Currently, IPv4 still routes most of the world’s traffic, despite the increasing implementation of the IPv6 protocol. It has addresses in the 32-bit standard and, because it is quite old, presents numerous problems, mainly in regards to its expansion capacity.

In fact, with this configuration, the IPv4 protocol allows the creation of up to 4.3 billion different addresses. This brought us to the current crisis, with the increasing expansion of the internet and the connected devices, this number is not enough.

Therefore, it is now quite difficult to find available IPv4 addresses and therefore all new devices are connecting to the network use the IPv6 protocol.

What exactly is IPv6 Protocol?

With the growing and an already expected shortage of IPv4 addresses, IPv6 is being used more and more and in a short time, it will be used in large proportions worldwide.

This is because, unlike its predecessor, it uses addresses in the standard 128 bits & allows to create 340 undecillion unique addresses. That is more than enough to sustain all worldwide traffic for quite a while.

Along with new addresses, IPv6 also offers a range of benefits for security, integrity, and performance.

It represents a major security advance since its number of addresses is so large that it makes it impossible, for example, to use IP scanning techniques in networks to find possible computers with security vulnerabilities.

IPv4 vs IPv6: Comparison of their Security Measures

In IPv6, there was also a concern to correct the security limitations existing in IPv4. One of the main mechanisms created for this is IPSec (IP Security), which provides data packet encryption features, in order to guarantee three aspects of these: integrity, confidentiality, and authenticity.

In fact, IPSec can also be used in IPv4, but not in NAT-based communication.
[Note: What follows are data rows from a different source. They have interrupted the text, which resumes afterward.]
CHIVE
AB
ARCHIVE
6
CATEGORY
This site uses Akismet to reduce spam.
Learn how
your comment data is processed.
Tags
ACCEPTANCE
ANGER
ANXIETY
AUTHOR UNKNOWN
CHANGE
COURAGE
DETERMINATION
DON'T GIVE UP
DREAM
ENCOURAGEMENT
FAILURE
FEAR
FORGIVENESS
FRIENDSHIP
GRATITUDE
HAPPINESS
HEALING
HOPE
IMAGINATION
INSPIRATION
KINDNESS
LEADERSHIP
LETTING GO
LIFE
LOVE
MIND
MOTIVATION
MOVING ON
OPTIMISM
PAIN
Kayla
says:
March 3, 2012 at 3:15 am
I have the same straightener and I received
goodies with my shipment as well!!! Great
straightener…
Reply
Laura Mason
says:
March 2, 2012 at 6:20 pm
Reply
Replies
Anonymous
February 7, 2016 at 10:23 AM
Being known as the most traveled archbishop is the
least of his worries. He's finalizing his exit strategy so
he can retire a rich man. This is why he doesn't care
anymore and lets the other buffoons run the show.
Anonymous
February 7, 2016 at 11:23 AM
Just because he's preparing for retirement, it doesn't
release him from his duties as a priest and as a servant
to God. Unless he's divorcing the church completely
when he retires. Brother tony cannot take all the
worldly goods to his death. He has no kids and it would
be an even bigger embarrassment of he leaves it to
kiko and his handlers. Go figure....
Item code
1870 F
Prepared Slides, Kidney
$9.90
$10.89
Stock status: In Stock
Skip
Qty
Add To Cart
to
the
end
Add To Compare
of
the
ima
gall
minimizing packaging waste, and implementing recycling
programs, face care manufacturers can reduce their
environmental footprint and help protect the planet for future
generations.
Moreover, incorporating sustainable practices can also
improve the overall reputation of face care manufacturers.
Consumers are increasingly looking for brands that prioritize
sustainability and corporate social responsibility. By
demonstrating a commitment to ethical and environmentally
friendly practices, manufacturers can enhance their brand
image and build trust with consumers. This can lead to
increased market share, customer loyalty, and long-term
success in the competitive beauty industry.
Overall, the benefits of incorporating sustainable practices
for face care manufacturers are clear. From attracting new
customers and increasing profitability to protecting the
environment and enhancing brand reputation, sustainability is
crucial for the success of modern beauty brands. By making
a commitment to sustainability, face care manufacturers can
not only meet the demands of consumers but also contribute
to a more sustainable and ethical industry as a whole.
There is no need for the latter in IPv6, so the use of IPSec occurs without limitations.

To perform its function, IPSec essentially uses an extension header called authentication header for authentication purposes, another called Encapsulating Security Payload (ESP) to guarantee confidentiality, and the Internet Key Exchange (IKE) protocol for encryption.

It is worth noting that the IPv6 protocol, by itself, already represents a major security advance, since its number of addresses is huge.

For example, it makes it impossible to use IP scanning techniques in networks to find possible computers with security vulnerabilities.

It is important to note, however, that the fact that IPv6 offers more protection than IPv4 does not mean that reducing security concerns will not cause problems.

An access control system, firewall, antivirus, and other resources must continue to be applied.